Mary Elizabeth Jane Colter
(1869 - January 8, 1958) U.S.A.
Architect
Mary Jane Colter was born in Pittsburgh and grew up in Texas, Colorado, and St. Paul, Minnesota. While attending the California School of Design in San Francisco she apprenticed in an architect's office and then went into teaching back in St. Paul.
Through informal contacts with the Fred Harvey Company, Colter eventually landed a job as interior designer of the Indian Building adjacent to the Santa Fe's new Alvarado Hotel in Albuquerque, along the main line. Although the Mission Revival style had been popular in California since the 1890s, the Alvarado Hotel and its adjacent Indian Building (both destroyed) were the first of their kind in New Mexico.

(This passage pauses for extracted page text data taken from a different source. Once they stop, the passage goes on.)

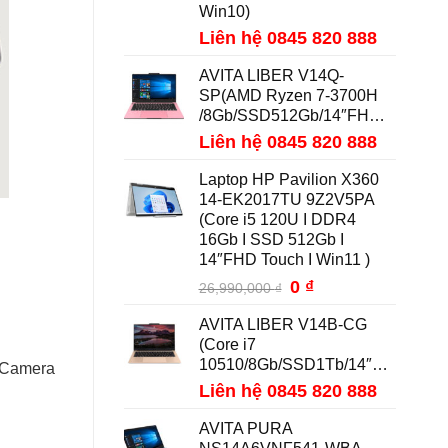
Win10)
Liên hệ 0845 820 888
AVITA LIBER V14Q-
SP(AMD Ryzen 7-3700H
/8Gb/SSD512Gb/14″FHD/Win10)
Liên hệ 0845 820 888
Laptop HP Pavilion X360
14-EK2017TU 9Z2V5PA
(Core i5 120U I DDR4
16Gb I SSD 512Gb I
14″FHD Touch I Win11 )
Giá
0
₫
Giá
26,990,000
₫
gốc
hiện
AVITA LIBER V14B-CG
là:
tại
(Core i7
26,990,000 ₫.
là:
10510/8Gb/SSD1Tb/14″FHD/Win10)
g Camera
0 ₫.
Liên hệ 0845 820 888
AVITA PURA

Her reputation swiftly grew, and her use of natural materials in forms that mimicked nature served as the basis for later work by architect Herbert Maier and others who designed what we now term "rustic" architecture. Colter was a perfectionist, who spent a lifetime advocating and defending her aesthetic vision in a largely male-dominated field.
In 1948, at the age of 79, Colter officially retired from the Fred Harvey Company. She had been associated with the company for more than 46 years since her first job in 1902. At the age of 88, Mary Jane Colter died.